• [Task item]: With the pictures omitted, print exactly the lines below, from the one containing "Fog Hill of Five Elements" through the one containing "COLOR CHART", and nothing else.

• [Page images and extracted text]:
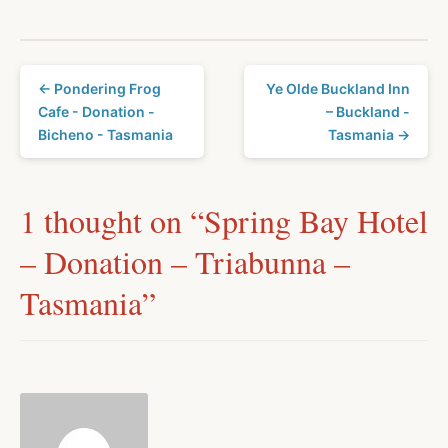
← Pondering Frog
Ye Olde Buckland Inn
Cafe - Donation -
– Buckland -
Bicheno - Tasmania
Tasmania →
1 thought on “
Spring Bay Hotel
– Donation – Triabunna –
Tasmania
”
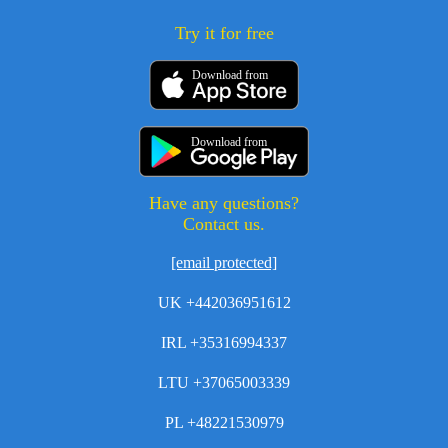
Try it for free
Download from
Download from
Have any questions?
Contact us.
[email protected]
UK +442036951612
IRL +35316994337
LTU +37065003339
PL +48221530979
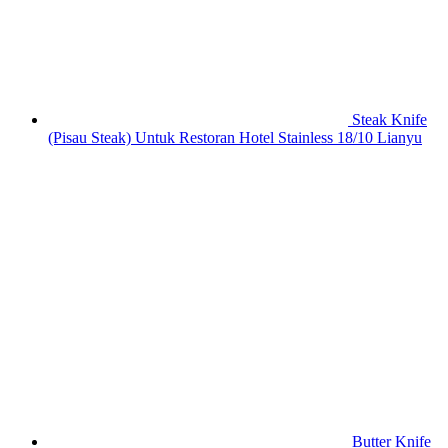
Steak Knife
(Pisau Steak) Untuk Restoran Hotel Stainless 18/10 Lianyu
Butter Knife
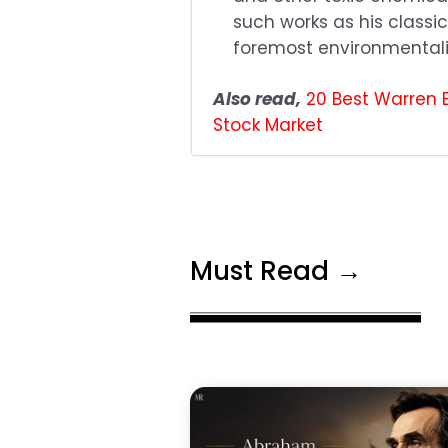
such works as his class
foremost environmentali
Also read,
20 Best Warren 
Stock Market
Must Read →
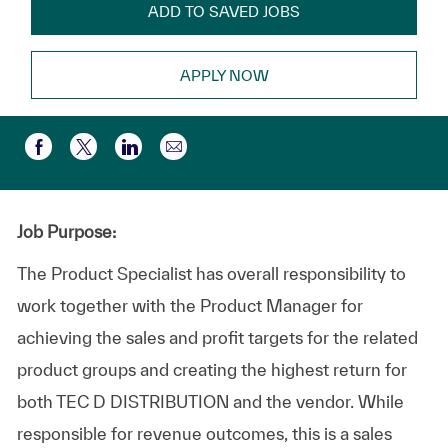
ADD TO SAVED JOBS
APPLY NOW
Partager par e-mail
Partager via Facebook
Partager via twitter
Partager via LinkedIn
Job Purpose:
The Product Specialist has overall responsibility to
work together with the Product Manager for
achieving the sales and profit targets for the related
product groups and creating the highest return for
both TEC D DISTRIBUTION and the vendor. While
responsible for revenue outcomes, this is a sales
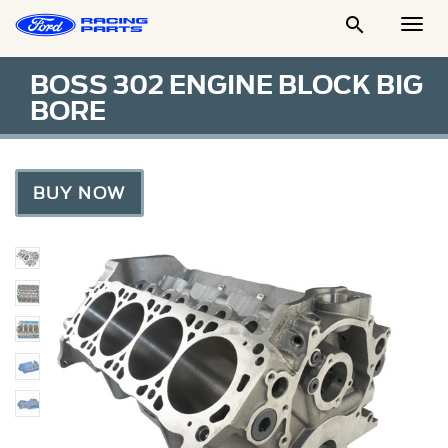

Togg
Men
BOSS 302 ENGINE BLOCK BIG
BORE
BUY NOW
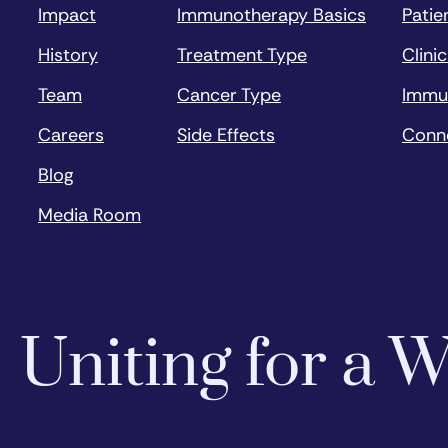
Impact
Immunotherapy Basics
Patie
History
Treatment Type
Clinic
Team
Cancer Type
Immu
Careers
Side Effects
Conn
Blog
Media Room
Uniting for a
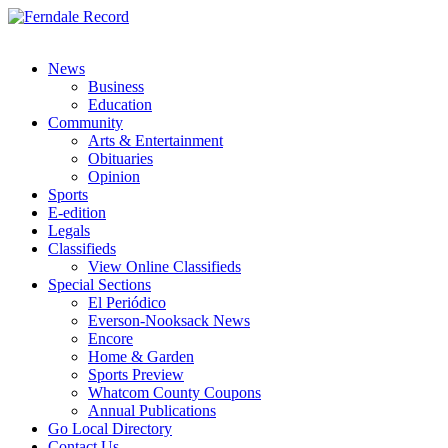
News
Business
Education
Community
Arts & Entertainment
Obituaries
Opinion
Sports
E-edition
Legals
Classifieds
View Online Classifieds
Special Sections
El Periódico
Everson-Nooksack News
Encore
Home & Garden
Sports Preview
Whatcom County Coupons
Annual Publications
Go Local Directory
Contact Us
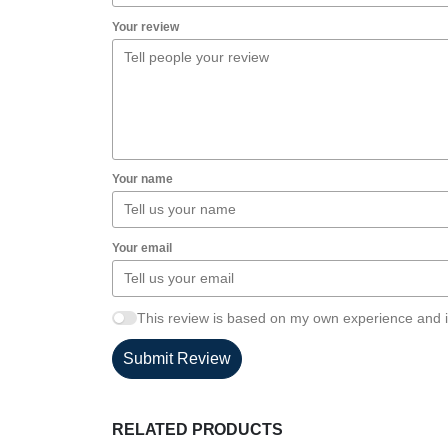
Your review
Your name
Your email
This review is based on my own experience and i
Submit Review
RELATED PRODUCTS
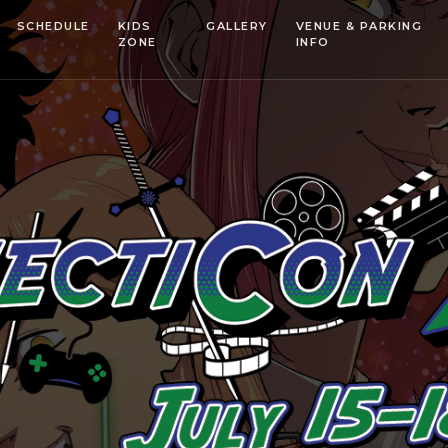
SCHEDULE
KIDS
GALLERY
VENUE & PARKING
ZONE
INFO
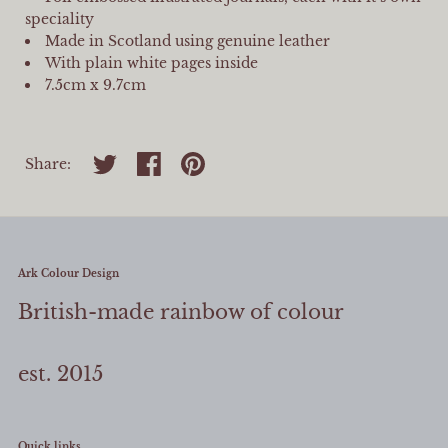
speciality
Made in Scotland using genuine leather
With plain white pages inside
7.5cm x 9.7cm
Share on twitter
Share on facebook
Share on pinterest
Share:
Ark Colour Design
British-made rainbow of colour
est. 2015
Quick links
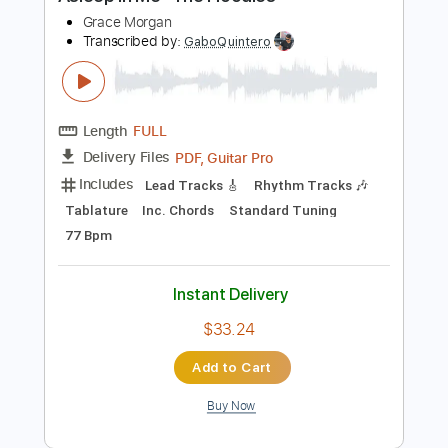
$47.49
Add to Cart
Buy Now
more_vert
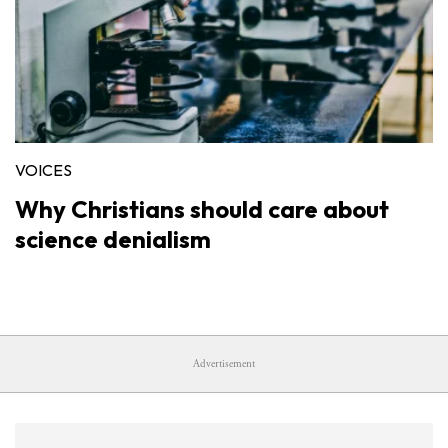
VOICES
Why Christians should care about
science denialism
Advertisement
==
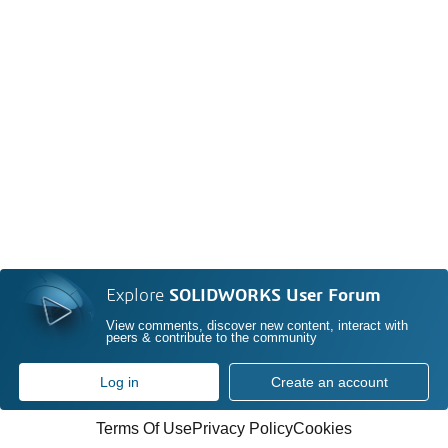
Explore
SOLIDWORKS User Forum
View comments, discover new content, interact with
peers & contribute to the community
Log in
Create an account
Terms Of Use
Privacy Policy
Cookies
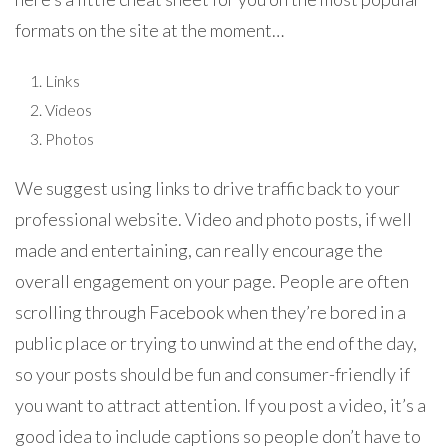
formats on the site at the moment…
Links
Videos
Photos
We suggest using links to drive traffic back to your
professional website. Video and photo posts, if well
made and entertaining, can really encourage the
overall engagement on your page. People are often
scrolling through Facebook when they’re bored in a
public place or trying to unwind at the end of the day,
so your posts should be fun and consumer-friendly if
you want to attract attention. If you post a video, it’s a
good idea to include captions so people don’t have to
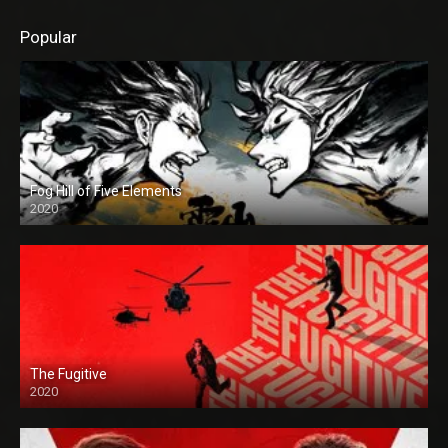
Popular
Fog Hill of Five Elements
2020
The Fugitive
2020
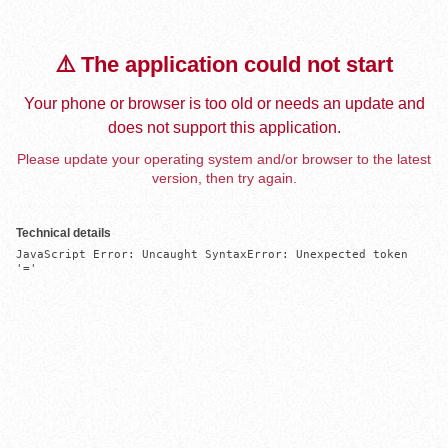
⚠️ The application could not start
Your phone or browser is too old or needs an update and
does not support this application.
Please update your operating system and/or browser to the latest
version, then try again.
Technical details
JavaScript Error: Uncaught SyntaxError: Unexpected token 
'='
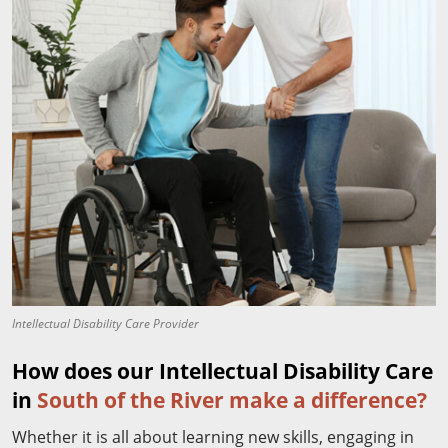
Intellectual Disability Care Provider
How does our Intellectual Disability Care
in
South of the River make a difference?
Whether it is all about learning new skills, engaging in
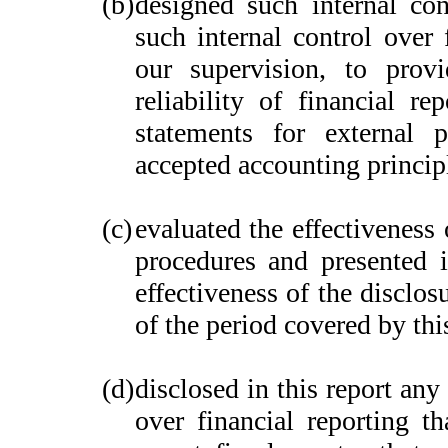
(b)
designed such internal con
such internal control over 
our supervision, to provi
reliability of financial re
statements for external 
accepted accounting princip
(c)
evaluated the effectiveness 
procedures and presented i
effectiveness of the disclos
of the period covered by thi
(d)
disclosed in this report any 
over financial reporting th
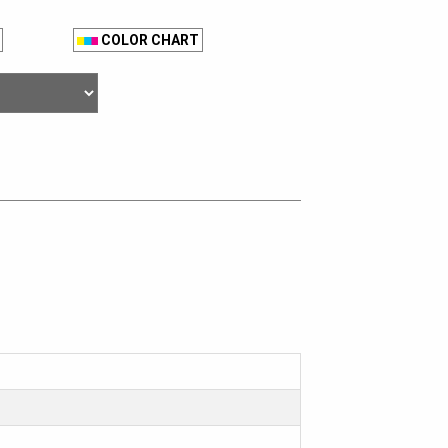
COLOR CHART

• [Exercise solution]:
Fog Hill of Five Elements
2020
The Fugitive
2020
⚠️ The application could not start
Your phone or browser is too old or needs an update and
does not support this application.
Please update your operating system and/or browser to the latest
version, then try again.
Technical details
JavaScript Error: Uncaught SyntaxError: Unexpected token 
'='
Intellectual Disability Care Provider
How does our Intellectual Disability Care
in
South of the River make a difference?
Whether it is all about learning new skills, engaging in
(b)
designed such internal con
such internal control over 
our supervision, to provi
reliability of financial re
statements for external 
accepted accounting princip
(c)
evaluated the effectiveness 
procedures and presented i
effectiveness of the disclos
of the period covered by thi
(d)
disclosed in this report any 
over financial reporting th
COLOR CHART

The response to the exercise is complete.